One thing that kept going through my mind through the month of June is that old Yiddish proverb: We plan, God laughs. Yeah. That kinda defines June of 2022. Not just my June, but the June of the entire country. (For those of you outside the U.S, the political news was never-ending.)

My lists aren’t about planning right now. They’re aspirational. I want to do all of these things before the end of August.

I had to make the lists to see if all of those things were possible. They are, without losing the work-life balance I was discussing above. Another week or two and they wouldn’t have been.

Now, I’m looking at all of this more like a challenge than a series of deadlines. Let’s see if I can do all of this.

I’m glad I’m going to get the chance to try.



“Business Musings: Behind: Writing With Chronic Illness (A Process Blog),” copyright © 2022 by Kristine Kathryn Rusch. Image at the top of the blog copyright © 2022 by  Kristine Kathryn Rusch.

7 thoughts on “Business Musings: Behind: Writing With Chronic Illness (A Process Blog)

  1. Think of your mother’s voice as a daemon, non-conscious, a pattern left over from the Time of Legends when various gods existed, having one mind spread across many bodies.

    – That daemon is one fragment of that shattered mind waiting for “the stars to come right” before it can reconstitute itself.

    Something changed and the Noosphere could no longer support that connection across many bodies; think Tower of Babel. Julian Jaynes discussed the concept in The Origin of Consciousness in the Breakdown of the Bicameral Mind. Stephen King’s novel Cell came close to capturing the concept. It’s not a pretty picture.

    I’ve spotted glimpses of the creature riding the shoulder of many different people, including myself. Ugly little thing, standing there with a nasty grin, with one hand inside the person’s ear to control them. I got it from my mother.

    BTW, My daemon waves, Hi, to your daemon. Don’t encourage them.

    I still have to write up that series and publish it. I don’t look forward to my daemon preening when the books come out. It will be insufferable for a while.

  2. My sympathies on being allergic to a common additive to supplements and other medication. I have a similar issue, because I am allergic to a very common binding agent used in all sorts of medication and supplements (and plenty of foodstuffs, but those are easier to avoid), which severely limits which types of medication I can take.

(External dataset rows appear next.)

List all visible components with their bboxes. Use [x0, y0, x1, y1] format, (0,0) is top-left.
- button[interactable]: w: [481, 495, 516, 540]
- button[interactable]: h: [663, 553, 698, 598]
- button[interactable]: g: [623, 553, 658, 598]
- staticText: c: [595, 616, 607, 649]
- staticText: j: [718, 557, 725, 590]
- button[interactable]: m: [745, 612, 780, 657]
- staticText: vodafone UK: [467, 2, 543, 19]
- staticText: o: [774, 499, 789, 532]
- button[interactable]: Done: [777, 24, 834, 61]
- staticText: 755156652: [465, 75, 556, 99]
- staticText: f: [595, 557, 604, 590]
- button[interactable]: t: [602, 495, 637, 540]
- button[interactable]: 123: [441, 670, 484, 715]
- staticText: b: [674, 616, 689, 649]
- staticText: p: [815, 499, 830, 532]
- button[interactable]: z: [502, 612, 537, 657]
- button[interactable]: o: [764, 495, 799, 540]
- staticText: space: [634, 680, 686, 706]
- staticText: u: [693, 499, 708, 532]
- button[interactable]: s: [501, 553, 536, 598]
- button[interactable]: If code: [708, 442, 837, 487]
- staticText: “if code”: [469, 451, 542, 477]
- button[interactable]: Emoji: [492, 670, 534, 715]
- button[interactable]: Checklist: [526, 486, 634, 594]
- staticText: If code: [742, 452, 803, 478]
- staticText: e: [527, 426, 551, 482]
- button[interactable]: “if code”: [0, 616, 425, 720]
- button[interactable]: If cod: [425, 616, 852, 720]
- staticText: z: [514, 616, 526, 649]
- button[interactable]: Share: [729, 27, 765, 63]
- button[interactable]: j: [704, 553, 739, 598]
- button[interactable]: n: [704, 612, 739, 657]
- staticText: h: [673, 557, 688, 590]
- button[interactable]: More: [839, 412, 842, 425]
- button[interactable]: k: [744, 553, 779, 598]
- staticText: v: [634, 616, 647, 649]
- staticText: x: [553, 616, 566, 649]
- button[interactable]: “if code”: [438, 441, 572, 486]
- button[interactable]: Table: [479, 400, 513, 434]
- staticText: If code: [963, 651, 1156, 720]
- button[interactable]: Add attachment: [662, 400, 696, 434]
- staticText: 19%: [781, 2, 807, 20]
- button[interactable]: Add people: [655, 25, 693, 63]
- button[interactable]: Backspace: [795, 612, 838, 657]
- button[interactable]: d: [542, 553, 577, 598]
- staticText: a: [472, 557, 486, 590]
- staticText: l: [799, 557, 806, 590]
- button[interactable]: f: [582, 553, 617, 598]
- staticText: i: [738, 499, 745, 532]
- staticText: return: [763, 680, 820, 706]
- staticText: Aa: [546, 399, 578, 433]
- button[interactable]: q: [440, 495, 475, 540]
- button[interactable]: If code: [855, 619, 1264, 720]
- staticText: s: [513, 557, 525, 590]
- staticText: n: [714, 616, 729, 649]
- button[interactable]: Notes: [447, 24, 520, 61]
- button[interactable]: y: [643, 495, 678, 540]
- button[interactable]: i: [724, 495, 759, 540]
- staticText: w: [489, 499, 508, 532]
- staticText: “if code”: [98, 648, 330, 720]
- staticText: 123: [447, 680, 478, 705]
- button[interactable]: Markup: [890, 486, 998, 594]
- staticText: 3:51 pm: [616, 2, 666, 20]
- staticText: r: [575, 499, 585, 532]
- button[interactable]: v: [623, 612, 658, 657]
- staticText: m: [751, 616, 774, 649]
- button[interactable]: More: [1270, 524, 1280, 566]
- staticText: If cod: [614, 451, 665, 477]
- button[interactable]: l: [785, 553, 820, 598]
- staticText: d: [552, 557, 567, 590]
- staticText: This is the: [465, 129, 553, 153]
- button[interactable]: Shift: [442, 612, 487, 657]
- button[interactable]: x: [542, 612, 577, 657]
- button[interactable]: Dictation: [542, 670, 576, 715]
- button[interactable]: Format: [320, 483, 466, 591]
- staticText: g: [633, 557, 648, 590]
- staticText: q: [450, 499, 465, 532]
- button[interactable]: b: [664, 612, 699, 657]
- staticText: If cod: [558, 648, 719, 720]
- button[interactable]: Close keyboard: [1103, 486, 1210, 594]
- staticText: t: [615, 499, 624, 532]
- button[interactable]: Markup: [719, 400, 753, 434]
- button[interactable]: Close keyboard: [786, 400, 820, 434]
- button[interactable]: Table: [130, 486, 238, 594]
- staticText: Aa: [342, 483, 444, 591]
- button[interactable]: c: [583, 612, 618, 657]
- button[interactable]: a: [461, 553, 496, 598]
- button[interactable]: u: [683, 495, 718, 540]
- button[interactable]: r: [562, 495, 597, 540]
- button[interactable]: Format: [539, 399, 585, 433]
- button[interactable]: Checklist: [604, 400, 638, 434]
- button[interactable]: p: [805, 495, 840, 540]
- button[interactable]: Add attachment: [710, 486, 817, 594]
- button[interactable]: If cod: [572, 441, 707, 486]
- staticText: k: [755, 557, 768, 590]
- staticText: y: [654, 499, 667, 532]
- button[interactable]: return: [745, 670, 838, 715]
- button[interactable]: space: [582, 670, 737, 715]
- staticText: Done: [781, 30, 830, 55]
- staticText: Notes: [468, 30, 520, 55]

  3. I’m glad to hear you identified the chemical problem as a cause. People don’t realize how allergies affect our bodies. I’ve had migraine headaches since I was a small child and I’m forever identifying little chemical triggers.

    Your book on writing with chronic illness helped me a ton. I’m a Type 2 diabetic and had been in denial how sky high blood sugar was impacting my energy and mental clarity to produce words.

    1. I’m so glad the book helped. I’m glad you’ve figured out the impact of high blood sugar. I’ve watched friends go through that (and lost one to uncontrolled high blood sugar), so I know it’s tough. Glad you’re doing it.

  4. Yeah. My vision started going funky over the past couple of months–at first I thought it was the usual change of seasons/allergy things. Nope. Potential glaucoma plus a lively cataract. It has definitely slowed things down! Not just in my writing but my activity level.

    That, plus I’m reissuing my first series. The first books needed a bit of revision because they’re cyberpunk and they were embarrassingly dated. But dang–I did not realize the degree to which that added more cognitive load. Basically, a week out of my schedule that I wasn’t accounting for. Yikes.